Officers also said it was suspicious that Chung carried the money in envelopes with $5,000 each. Nick McLendon, a police chief in Mississippi, said during the trial in the case that the way the money was stored made it easy to count for quick exchanges and supported the position that Chung was a drug courier.
“However, there is nothing criminal about Chung’s preferred method of saving or his desire to have immediate access to the money he earned,” Judge Latrice A. Westbrooks wrote for the majority. “Chung chose to keep his money in his possession and control. It was readily available to him because it was kept in the place where he resided: his truck. Although this method may seem unconventional, it does not make him a drug courier.”
A trial court concluded that the evidence in the case showed that Chung was in contact with a known drug trafficker, but the evidence actually only showed that he gave officers a phone number for another individual and that that number had been in touch with a trafficker being tracked by the Drug Enforcement Agency, Westbrooks said.
She noted that officers found no solid link between purported traffickers and Chung and also did not uncover evidence of drugs or weapons in Chung’s truck after he consented to a search.
“To take these remote connections and conclude that Chung is a drug courier, without more, would be pure speculation,” Westbrooks said.
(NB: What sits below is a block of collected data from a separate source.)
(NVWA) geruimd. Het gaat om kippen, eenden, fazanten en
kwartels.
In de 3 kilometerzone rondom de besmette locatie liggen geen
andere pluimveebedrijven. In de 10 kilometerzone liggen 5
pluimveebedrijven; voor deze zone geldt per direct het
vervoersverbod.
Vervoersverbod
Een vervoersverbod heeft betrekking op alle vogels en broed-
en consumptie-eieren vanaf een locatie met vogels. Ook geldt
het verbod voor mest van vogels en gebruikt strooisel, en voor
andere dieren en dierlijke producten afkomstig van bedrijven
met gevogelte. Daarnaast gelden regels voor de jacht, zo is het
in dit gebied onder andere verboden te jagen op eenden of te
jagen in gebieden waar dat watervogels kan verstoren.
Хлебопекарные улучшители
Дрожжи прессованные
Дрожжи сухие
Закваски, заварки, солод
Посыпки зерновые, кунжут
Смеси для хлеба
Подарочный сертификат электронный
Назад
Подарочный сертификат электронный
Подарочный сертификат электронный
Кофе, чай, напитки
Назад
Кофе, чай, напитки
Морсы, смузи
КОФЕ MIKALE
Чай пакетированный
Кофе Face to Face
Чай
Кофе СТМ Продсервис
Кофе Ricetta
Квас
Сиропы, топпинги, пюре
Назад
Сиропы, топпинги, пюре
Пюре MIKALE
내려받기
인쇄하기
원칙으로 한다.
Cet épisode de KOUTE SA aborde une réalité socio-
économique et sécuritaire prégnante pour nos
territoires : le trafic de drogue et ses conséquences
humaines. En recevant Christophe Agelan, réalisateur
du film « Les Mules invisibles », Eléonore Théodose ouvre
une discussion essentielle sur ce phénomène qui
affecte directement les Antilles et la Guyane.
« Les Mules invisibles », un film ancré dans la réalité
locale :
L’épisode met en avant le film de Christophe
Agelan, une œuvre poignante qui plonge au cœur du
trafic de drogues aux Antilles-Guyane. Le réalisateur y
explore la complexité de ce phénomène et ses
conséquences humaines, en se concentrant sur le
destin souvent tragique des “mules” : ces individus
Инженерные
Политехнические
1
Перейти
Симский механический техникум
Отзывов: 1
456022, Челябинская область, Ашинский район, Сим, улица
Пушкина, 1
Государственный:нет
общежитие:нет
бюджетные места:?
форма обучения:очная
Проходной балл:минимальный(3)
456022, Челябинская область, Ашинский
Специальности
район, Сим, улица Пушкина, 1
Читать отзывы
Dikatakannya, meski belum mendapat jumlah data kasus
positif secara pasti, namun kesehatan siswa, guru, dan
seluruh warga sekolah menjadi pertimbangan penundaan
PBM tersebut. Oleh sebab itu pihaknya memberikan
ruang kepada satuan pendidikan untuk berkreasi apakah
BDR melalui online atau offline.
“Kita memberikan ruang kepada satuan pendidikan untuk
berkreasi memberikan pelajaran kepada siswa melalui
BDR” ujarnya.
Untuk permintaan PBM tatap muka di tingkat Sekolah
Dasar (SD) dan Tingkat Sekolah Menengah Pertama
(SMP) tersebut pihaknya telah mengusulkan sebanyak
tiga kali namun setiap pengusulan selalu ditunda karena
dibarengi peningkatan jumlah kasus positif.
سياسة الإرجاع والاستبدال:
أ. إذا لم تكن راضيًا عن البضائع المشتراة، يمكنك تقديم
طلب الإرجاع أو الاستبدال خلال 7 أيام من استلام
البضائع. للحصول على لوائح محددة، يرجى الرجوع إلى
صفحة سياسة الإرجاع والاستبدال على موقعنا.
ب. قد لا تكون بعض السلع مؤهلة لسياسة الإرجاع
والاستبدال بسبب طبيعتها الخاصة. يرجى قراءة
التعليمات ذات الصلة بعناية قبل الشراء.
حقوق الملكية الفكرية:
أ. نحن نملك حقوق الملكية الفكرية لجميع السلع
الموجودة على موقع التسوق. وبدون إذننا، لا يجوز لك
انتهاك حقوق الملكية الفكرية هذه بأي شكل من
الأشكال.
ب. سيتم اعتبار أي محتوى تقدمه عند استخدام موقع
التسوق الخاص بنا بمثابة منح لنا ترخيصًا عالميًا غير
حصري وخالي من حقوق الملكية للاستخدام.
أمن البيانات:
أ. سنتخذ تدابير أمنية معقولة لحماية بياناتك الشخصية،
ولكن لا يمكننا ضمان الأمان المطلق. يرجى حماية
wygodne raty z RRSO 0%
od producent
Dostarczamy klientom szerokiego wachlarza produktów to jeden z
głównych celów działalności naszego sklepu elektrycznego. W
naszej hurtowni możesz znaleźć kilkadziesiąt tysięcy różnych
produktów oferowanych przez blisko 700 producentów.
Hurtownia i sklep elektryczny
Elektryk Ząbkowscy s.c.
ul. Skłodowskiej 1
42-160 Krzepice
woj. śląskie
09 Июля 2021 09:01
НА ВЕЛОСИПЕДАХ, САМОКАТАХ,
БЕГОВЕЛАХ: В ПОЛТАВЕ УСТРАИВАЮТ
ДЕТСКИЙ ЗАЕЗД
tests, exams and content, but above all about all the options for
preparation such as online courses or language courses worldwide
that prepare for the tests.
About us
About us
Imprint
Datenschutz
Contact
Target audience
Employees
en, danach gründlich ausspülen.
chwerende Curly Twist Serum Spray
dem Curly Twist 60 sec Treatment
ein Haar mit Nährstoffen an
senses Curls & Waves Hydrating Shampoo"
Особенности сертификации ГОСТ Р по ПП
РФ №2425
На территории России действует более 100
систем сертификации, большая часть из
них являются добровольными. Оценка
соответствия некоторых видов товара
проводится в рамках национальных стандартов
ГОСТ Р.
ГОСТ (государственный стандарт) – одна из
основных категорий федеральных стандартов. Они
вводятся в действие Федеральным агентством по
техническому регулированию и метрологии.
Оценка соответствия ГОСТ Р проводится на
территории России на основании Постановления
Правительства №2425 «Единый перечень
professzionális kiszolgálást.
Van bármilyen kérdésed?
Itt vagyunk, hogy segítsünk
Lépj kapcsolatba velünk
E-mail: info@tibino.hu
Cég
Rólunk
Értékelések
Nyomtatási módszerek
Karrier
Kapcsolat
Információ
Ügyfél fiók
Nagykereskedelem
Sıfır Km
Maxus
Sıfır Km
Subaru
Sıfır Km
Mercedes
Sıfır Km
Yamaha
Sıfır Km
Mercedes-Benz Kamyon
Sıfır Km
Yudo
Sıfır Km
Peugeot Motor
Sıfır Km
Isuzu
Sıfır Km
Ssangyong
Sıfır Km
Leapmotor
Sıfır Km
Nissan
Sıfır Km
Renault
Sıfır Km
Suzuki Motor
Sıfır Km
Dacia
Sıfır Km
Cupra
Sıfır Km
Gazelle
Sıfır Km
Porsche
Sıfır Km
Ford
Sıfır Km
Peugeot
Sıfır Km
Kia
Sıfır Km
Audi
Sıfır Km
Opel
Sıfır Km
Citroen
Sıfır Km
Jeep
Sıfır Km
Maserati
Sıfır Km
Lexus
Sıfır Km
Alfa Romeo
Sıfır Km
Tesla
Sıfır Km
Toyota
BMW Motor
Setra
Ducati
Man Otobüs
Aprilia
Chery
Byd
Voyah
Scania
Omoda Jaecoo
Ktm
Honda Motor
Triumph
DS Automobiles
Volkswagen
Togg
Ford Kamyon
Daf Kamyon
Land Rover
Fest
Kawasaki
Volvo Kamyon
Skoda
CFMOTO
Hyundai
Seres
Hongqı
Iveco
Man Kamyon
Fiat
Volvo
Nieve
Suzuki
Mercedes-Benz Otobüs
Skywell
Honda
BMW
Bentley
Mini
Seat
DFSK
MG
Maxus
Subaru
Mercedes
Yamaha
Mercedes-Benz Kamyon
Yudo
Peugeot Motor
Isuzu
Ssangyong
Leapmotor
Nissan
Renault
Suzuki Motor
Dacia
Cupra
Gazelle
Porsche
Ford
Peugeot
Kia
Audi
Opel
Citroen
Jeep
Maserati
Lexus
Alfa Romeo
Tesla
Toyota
That means the state improperly seized the funds under Mississippi’s forfeiture statute, which allows seizure of money if the money is used or intended to be used in violation of drug laws, the majority said.
Chief Judge Donna M. Barnes and Judges Deborah McDonald, Joel Smith, and David Neil McCarty joined Westbrooks.
The majority reversed the trial court’s judgment and ordered the money returned to Chung.
In a dissent, Judge Jack L. Wilson said that in the case, “there was sufficient circumstantial evidence for a rational trier of fact to infer and find by a preponderance of the evidence that the $225,000 cash found in a duffle bag in Chung’s commercial motor vehicle was the product of or intended for use in connection with drug trafficking.”
Wilson said that evidence included Chung having a Bank of America bank account but keeping most of his money in cash.
Judges Virginia C. Carlton, Anthony N. Lawrence III, and John H. Emfinger backed the dissent.
Lawyers for Chung and the state did not respond to requests for comment.